## Collected data
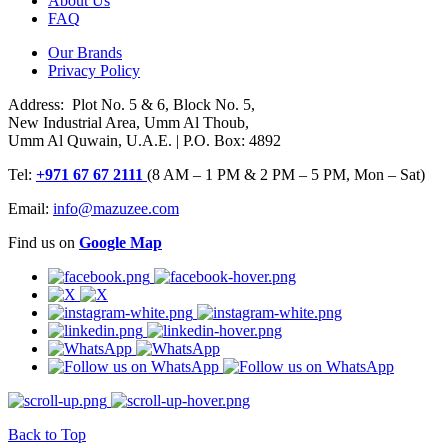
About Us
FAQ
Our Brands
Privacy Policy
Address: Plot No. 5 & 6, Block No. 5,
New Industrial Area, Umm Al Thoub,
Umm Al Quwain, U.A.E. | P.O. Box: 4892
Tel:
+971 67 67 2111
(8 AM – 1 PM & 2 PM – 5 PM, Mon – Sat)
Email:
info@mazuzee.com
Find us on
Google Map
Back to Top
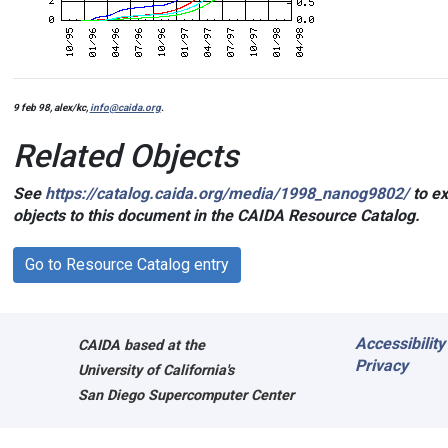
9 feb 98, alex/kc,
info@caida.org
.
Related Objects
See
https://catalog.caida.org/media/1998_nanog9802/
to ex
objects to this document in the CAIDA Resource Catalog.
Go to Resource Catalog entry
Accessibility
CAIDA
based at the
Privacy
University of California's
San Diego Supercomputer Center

* * *

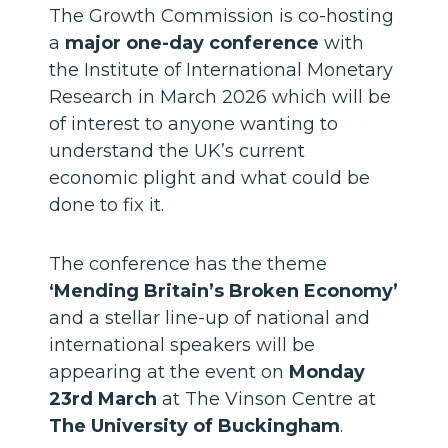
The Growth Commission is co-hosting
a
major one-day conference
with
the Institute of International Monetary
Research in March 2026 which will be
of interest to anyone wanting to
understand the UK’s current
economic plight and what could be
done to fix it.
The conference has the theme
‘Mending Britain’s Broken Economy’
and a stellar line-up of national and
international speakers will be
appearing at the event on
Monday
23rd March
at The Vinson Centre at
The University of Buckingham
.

## What the task asks
State how many lines in the entries hold the word "University", giving the number alone.

## Task result
2